Improvement of any system or process requires some degree of change for if we continue to do what we have always done, we will continue to get what we have always gotten. Australian educator Caroline Press said it well, “If you want things to change; change something!!” The question then becomes what, when, where and how do we improve a system and at what level do we begin? I believe transformation of a system has a more powerful systemic effect than reformation. Transformation happens at the individual level of thinking and causes systemic changes over time. Reformation often happens at the governing level. Reform changes do cause systemic change to take place, but are they aimed at the correct target of learning improvement? A case in point is the No Child Left Behind (NCLB) reform in America. NCLB is a massive federal government effort for reform over the last 10 years. The data on nationwide school improvement with NCLB is inconclusive and debatable. Certainly, it has forced schools to perform better data analysis and it set a target; 100% of all students will be academically proficient by the end of the 2013-14 school year. But the most essential component missing in this reform is the answer to the following question: “By what method will we achieve such gains?”
Why do politicians and people with formal position resort to reform as a method to attempt transformation? Transformation of thinking is difficult; it takes time, persistence, continual coaching and feedback. It is easier to attempt reform by offering a reward for the best, than to persuade the hearts and minds of people in the system to change. Each individual who seeks a better result has to start with the largest system over which they have influence. If you are a teacher, your job is to lead a continual transformation toward greater levels of learning within the classroom. If you are an administrator, your job is to lead a continual transformation toward greater levels of learning within the school or district. Stop thinking about reforming education and start thinking about transforming thinking.

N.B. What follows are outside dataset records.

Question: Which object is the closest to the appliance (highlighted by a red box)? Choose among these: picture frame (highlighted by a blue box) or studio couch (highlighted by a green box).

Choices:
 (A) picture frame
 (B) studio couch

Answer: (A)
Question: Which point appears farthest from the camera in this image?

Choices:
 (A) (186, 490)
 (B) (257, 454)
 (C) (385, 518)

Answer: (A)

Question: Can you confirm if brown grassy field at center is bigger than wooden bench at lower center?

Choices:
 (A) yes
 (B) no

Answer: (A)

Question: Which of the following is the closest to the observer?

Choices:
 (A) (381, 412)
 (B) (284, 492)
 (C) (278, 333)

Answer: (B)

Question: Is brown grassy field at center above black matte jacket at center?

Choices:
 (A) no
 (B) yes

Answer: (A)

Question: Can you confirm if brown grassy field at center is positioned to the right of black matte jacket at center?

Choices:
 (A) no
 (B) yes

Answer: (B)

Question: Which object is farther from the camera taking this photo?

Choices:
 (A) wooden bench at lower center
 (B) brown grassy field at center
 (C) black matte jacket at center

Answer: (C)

I believe the first step in transforming a system is acknowledging dissatisfaction with the present system. As long as individuals are satisfied with what is currently happening, there is no impetus to improve. Years ago, in the Leander Independent School District in Texas, they started calling me “the disturbance”. After our improvement training sessions, they felt disturbed by the thought that they should be doing better. So what did they start to do? In 1994, Leander started a transformation thinking process called “Getting Better Together, The Leander Way” which has caused a major transformation in thinking over an extended period of time. Below is just one indicator that Leander’s approach has been transformational and is continuing.

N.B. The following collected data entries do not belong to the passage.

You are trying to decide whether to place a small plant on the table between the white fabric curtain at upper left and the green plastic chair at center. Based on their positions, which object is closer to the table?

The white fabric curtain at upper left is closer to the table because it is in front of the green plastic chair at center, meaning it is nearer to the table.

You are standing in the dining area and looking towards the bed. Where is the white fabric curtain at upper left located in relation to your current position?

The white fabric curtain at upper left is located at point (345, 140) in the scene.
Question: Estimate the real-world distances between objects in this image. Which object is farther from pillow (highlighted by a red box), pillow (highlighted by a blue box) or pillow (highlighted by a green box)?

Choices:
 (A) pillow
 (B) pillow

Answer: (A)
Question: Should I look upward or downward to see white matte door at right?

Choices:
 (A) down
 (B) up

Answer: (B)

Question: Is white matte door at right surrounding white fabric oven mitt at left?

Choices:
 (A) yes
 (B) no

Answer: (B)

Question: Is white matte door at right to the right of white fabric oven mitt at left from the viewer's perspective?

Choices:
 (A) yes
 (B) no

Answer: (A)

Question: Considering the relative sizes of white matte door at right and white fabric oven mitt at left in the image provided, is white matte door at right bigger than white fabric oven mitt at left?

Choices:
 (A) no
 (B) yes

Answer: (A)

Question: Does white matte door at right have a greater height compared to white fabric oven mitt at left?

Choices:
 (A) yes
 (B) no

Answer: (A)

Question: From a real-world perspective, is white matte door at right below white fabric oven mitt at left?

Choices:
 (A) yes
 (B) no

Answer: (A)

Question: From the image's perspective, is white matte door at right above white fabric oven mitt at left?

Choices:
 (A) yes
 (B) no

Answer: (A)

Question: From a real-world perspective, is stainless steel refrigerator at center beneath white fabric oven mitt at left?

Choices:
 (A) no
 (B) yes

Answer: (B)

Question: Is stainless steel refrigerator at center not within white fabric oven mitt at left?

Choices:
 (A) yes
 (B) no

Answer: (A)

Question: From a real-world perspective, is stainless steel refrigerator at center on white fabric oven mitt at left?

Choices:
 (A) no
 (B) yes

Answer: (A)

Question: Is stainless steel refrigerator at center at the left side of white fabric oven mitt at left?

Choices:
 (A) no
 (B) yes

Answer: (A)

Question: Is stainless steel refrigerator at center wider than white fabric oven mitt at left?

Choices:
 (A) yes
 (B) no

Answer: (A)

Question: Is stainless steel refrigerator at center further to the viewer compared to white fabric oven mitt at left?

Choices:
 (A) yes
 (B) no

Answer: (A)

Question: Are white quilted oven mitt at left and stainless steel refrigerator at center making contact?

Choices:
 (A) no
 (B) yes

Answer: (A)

“Getting Better Together, The Leander Way” is the consistent message they communicate throughout the district that conveys their method of using data, tools, PDSA, ideas, processes, research and communication to achieve a common aim – improved student learning. Leander’s transformation is even more astonishing when you consider they have grown from approximately 8000 students in 1992 to 27,000 students in 2009. Not only have they had to cope with transforming the thinking of the organization, but they had to do it within the reality of exponential population growth.

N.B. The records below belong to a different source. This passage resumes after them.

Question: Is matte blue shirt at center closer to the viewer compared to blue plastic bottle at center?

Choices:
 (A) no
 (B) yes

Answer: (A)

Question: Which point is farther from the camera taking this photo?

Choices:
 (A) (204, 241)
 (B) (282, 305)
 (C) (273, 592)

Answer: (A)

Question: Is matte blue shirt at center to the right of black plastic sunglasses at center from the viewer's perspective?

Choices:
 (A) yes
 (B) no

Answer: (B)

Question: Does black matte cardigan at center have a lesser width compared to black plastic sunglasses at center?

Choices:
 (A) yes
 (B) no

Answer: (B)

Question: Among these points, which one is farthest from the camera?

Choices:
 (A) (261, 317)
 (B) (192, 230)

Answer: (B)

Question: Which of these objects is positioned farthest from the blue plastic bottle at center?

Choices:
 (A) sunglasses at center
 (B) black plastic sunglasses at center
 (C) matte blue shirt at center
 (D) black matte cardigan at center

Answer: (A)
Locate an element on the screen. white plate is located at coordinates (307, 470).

Please do not start calling or visiting Leander with the intent of copying the “Getting Better Together, The Leander Way“ program. Thinking you can reform your system by copying someone else’s program is like thinking you are a professional chef because you can successfully copy an original recipe. If what you are doing is not helping learning, stop doing it. If it is helping learning, focus on the improvement processes and share your successes. We learn from our successes as well as our failures. “Essentially, all models are wrong, but some are useful.” – George E. Box.
I have helped Leander through the years and continue to support them with training and consulting. However, their successes and failures are all their own. Leander will be quick to tell you they still have problems, but most people who visit say, “I wish we had your problems.” Leander is an example of what Dr. W. Edwards Deming said was the way to achieve quality, a committed group of people working in a consistent manner.
Who are the keys to Leander’s success? The people who are part of the system, internally from the students to teachers to support staff to clerical staff and administrators, as well as those outside the system – consultants and trainers as well as parents, businesses, and government entities. The keys to success are the people who are willing to embrace transformational thinking and put into action the successful processes and plans that were developed as a part of the transformation thinking process.
“The most visible transformation is the staff enthusiasm generated by this philosophy. It has rekindled the spirit of educators frustrated by an antiquated system of education. It has also generated enthusiasm among students as bit by bit, step by step, the on-going transformation shifts attention from teaching to learning and student ownership.”
– Monta Akin, Assistant Superintendent Leander Independent School District Leander, Texas, USA
David P. Langford President, Langford International, Inc.